TASK DESCRIPTION » Copy each line of the entries that contains the word "Login".

DATA TO PROCESS »

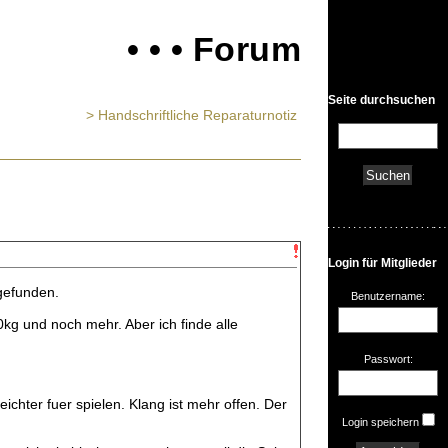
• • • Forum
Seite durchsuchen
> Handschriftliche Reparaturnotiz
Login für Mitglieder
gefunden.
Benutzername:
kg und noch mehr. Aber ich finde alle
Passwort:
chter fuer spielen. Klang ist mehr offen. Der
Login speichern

* * *

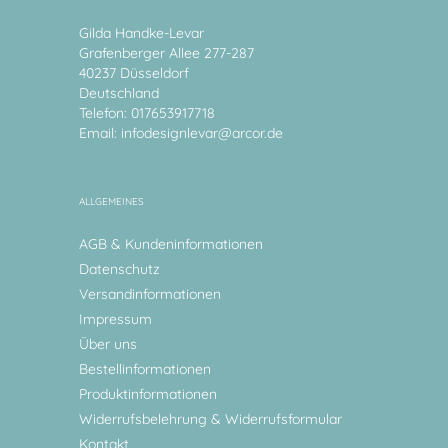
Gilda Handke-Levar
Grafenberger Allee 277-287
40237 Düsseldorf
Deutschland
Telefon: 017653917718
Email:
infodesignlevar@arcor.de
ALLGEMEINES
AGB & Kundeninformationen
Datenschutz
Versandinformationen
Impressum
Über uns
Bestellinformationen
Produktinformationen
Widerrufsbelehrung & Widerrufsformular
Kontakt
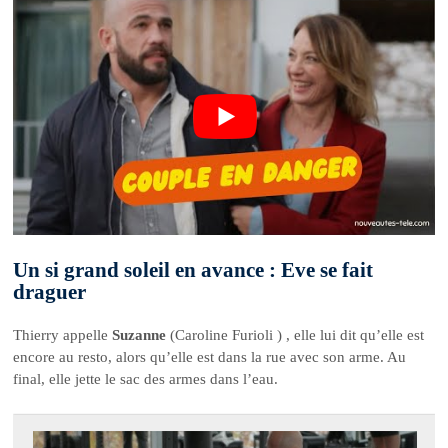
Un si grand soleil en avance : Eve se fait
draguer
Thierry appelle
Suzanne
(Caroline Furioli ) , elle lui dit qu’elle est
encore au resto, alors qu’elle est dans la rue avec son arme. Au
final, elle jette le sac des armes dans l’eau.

COMPLETED EXERCISE »
Login für Mitglieder
Login speichern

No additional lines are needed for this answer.